Temporal fluctuations in soil microbial communities and their activities play an important role in carbon and nutrient cycling in both natural and managed ecosystems. The extent to which ecological factors such as plant growth stages, soil texture, and weather patterns influence temporal shifts in microbial communities and activities is not well understood. We explicitly tested the role of plant phenology and soil texture in temporal patterns of fungal community structure and activity. We sampled soil at key plant growth stages including emergence, bolting, and senescence, in restored and remnant tallgrass prairie on clayey and sandy soils in Illinois. We sampled directly under Schizacrium scoparium, a C4 grass, and Elymus canadensis, a C3 grass, at all sites and all sampling times to contrast the role of plant phenology on microbial parameters. Soil fungal communities were evaluated using targeted amplicon sequencing of ITS1 rDNA. Sequences were processed using the QIIME pipeline and community differences analyzed using non-parametric multivariate analysis of variance. Microbial activity was measured using fluorometric extracellular enzyme activity assays for phosphatase, N-acetyl glucosaminidase, β-glucosidase, cellobiohydrolase, and β-xylosidase. Enzyme activity data was contrasted between soil type and plant type using mixed models and correlated with microbial communities using vector-fitting analysis.
Results/Conclusions
Fungal community richness and Shannon’s diversity was greater (P<0.0001) and enzyme activity lower (P<0.0001) in sandy soil compared with clayey soil. This supports the paradigm that fungi are more competitive in sandy environments, but lower organic matter resources and moisture limit activity. Temporal patterns in fungal communities and phosphorus and nitrogen enzyme activity were consistent on both soil types (P>0.1 for all), indicating soil texture does not influence temporal patterns in nutrient cycling.

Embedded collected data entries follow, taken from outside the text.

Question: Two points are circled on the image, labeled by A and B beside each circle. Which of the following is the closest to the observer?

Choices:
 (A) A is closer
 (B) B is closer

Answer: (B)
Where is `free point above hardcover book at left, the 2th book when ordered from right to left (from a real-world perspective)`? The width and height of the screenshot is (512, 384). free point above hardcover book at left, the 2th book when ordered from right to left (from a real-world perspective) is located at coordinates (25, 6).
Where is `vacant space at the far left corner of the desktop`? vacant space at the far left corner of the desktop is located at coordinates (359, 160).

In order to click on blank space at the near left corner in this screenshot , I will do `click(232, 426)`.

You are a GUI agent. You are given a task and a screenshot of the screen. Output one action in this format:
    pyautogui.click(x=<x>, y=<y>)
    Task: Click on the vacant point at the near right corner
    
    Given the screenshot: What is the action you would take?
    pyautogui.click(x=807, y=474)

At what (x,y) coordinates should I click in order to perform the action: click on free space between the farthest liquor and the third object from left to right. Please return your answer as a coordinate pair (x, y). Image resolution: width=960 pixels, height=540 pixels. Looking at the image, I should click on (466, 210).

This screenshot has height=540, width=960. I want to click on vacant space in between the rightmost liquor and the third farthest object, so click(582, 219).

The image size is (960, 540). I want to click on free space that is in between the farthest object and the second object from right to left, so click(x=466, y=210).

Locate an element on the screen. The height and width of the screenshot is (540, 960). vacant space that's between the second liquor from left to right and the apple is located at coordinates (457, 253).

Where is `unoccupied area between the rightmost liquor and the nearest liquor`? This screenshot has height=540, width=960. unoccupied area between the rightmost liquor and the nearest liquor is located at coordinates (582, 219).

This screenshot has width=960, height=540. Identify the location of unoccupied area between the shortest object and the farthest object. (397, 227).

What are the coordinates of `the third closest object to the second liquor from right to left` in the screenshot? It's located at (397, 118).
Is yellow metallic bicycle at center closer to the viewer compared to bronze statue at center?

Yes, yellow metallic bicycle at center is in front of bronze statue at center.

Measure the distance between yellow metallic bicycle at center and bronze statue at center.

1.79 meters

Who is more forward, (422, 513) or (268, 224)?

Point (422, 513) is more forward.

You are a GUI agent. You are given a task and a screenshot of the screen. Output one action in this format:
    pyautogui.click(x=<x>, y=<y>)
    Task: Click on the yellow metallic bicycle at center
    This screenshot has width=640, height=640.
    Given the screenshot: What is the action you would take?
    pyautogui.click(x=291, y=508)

However, carbon-cycling enzyme activities did exhibit different temporal patterns in sandy soil and clayey soil (P<0.01), which may reflect differences in organic matter availability. Contrasts of remnant and restored prairie sites on both soil textures showed activity of all enzymes exhibited similar temporal patterns in restorations and remnants (P>0.1 for all). Fungal communities differences between restorations and remnants interacted with soil type (P=0.0001), but temporal patterns were consistent in both site types (P=0.05). Similar temporal patterns in fungal community shifts and enzyme activity indicate these patterns are not influenced by soil texture, and temporal patterns in nutrient cycling can be easily and effectively restored. Fungal communities in restored prairies may differ from remnants, but functionally they perform similarly.